Your goal:
Every line in the entries that holds "column" should be identified and copied.

Document structure recognition data:
*** Begin section ***

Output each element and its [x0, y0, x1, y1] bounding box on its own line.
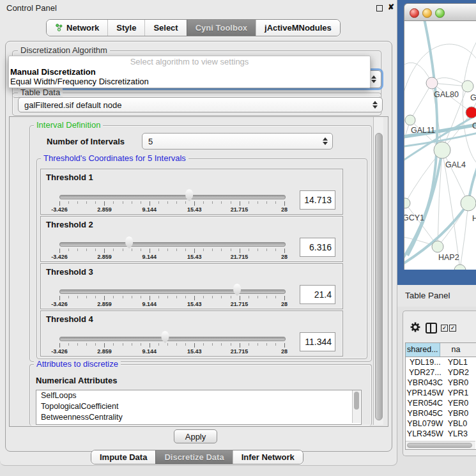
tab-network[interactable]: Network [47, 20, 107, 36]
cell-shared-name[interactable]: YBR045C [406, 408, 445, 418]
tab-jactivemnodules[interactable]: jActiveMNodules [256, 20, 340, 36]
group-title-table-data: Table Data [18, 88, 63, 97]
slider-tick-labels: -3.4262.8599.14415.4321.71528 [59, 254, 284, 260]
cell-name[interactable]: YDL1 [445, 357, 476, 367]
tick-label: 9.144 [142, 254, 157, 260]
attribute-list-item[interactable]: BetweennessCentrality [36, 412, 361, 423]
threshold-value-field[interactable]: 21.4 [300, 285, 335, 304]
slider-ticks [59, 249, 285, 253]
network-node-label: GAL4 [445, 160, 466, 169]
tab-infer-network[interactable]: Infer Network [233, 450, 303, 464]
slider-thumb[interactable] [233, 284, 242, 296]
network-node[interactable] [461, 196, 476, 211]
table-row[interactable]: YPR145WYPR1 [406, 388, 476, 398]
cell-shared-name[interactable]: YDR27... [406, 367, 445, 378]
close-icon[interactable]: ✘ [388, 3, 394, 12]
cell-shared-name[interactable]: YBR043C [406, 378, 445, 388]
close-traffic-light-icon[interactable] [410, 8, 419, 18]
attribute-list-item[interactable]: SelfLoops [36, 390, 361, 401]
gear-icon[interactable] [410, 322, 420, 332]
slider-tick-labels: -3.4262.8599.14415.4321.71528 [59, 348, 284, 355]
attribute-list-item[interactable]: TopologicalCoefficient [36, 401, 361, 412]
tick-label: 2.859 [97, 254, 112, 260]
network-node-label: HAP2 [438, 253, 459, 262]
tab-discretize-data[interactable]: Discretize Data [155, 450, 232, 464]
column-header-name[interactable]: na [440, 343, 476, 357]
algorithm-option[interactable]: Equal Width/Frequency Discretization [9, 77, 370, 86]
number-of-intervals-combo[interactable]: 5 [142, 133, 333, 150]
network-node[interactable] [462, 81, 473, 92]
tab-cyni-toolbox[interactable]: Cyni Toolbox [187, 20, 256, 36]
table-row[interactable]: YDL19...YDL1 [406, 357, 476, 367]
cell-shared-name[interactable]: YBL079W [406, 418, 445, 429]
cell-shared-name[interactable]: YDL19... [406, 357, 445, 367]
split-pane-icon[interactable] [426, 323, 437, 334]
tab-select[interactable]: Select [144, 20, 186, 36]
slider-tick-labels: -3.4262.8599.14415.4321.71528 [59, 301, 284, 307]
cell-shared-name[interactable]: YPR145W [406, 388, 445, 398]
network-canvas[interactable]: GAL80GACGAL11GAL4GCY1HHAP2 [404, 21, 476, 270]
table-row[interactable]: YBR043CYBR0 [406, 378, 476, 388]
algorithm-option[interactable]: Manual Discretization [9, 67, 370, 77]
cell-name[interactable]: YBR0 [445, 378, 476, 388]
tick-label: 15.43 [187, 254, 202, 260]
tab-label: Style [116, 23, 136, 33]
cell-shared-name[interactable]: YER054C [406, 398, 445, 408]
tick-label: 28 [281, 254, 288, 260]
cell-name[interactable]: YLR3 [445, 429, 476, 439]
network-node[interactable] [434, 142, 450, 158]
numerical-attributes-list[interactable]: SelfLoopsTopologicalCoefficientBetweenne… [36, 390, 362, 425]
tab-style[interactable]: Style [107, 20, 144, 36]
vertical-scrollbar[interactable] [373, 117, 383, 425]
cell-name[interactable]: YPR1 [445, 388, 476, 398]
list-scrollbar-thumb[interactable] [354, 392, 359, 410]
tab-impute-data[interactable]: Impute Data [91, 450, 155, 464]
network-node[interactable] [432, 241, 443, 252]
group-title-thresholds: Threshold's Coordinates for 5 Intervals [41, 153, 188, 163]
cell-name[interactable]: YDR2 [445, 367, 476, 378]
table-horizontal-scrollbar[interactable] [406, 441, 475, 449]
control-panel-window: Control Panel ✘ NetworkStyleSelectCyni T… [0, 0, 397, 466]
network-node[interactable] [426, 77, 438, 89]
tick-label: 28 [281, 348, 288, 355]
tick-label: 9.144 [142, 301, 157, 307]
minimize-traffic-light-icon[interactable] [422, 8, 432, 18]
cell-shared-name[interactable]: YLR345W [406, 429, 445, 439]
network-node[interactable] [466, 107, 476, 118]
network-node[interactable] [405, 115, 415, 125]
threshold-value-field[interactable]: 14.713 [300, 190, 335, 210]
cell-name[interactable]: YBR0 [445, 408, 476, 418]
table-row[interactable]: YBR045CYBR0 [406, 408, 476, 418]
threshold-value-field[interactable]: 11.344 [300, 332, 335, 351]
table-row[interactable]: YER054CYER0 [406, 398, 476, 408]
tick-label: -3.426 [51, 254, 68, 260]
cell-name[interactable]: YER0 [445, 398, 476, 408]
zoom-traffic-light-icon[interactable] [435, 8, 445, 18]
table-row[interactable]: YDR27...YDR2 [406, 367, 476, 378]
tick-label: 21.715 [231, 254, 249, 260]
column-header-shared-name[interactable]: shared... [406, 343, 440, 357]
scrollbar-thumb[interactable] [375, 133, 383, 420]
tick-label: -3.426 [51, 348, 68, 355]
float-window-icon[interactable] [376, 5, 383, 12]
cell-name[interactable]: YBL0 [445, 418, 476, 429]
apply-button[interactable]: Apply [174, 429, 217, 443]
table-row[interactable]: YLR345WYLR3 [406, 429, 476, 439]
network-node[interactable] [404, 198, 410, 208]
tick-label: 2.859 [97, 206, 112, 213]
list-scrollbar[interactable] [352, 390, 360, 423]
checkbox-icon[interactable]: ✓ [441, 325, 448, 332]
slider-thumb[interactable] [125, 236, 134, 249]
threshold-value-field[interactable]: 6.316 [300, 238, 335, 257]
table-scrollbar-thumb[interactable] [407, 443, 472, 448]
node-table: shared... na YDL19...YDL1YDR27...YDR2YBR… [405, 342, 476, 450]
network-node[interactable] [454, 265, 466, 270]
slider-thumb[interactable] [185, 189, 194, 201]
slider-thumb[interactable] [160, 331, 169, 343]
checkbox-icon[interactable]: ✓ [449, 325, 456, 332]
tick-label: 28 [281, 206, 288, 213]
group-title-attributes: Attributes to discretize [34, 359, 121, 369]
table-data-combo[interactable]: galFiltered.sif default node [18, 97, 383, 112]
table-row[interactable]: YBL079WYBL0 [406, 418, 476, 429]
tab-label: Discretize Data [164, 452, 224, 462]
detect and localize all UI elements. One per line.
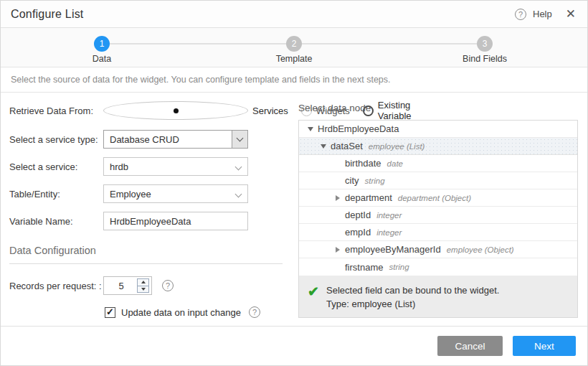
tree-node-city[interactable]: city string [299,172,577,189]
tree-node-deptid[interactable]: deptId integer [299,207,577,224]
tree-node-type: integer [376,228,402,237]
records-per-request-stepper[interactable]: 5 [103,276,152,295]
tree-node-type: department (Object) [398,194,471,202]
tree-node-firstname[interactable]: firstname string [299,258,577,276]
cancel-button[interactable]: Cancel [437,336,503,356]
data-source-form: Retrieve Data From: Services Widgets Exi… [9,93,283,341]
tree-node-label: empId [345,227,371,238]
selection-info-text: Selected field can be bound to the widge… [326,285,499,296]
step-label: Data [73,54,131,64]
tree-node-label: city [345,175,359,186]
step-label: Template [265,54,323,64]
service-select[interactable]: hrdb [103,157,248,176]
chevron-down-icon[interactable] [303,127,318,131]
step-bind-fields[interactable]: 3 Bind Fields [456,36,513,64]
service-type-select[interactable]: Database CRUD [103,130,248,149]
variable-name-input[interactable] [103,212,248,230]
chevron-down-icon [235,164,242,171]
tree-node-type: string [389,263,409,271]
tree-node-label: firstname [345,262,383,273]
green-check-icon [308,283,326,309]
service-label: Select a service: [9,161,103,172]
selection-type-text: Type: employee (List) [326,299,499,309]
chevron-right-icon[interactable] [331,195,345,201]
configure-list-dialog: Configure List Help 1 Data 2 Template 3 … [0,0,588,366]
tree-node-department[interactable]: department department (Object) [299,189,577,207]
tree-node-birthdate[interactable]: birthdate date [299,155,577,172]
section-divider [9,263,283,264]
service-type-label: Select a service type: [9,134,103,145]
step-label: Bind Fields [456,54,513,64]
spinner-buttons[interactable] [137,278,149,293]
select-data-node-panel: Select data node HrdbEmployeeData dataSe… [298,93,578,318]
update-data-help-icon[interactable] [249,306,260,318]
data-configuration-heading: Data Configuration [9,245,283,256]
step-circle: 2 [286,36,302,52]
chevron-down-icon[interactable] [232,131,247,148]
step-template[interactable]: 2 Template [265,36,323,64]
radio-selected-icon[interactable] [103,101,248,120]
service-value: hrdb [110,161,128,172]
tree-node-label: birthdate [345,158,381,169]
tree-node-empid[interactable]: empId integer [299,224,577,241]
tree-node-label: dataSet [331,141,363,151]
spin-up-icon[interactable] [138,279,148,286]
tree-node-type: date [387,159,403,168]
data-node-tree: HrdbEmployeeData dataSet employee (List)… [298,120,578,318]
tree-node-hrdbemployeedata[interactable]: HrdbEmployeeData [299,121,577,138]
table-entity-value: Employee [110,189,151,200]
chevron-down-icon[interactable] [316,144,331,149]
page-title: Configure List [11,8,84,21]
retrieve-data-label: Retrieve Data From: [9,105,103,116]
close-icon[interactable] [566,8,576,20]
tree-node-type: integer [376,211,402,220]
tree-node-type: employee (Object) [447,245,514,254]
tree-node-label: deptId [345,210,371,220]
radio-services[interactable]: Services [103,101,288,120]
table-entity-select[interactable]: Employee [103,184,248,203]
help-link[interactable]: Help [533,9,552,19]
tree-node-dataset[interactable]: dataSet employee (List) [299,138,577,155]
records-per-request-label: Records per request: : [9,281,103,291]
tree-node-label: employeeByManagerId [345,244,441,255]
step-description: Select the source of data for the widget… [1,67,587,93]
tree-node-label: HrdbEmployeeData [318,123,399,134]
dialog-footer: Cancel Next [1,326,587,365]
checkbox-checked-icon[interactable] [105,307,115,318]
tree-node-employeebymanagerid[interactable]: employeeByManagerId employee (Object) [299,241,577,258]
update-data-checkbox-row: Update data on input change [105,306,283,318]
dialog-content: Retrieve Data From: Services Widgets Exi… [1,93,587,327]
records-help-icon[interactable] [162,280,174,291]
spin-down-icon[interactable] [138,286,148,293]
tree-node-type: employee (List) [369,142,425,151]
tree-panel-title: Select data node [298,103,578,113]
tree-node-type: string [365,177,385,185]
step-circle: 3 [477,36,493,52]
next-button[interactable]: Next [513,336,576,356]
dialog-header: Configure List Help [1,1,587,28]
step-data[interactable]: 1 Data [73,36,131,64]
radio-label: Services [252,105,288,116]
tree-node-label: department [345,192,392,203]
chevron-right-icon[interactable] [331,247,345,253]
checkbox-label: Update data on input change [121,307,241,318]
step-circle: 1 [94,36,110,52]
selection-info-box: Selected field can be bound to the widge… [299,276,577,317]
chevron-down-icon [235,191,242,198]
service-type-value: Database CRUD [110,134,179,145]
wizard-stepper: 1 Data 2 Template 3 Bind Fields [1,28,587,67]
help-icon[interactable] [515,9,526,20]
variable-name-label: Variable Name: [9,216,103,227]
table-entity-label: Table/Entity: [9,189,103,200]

*** End section ***

Expected answer:
column-header-name[interactable]: na [440, 343, 476, 357]
column-header-shared-name[interactable]: shared... [406, 343, 440, 357]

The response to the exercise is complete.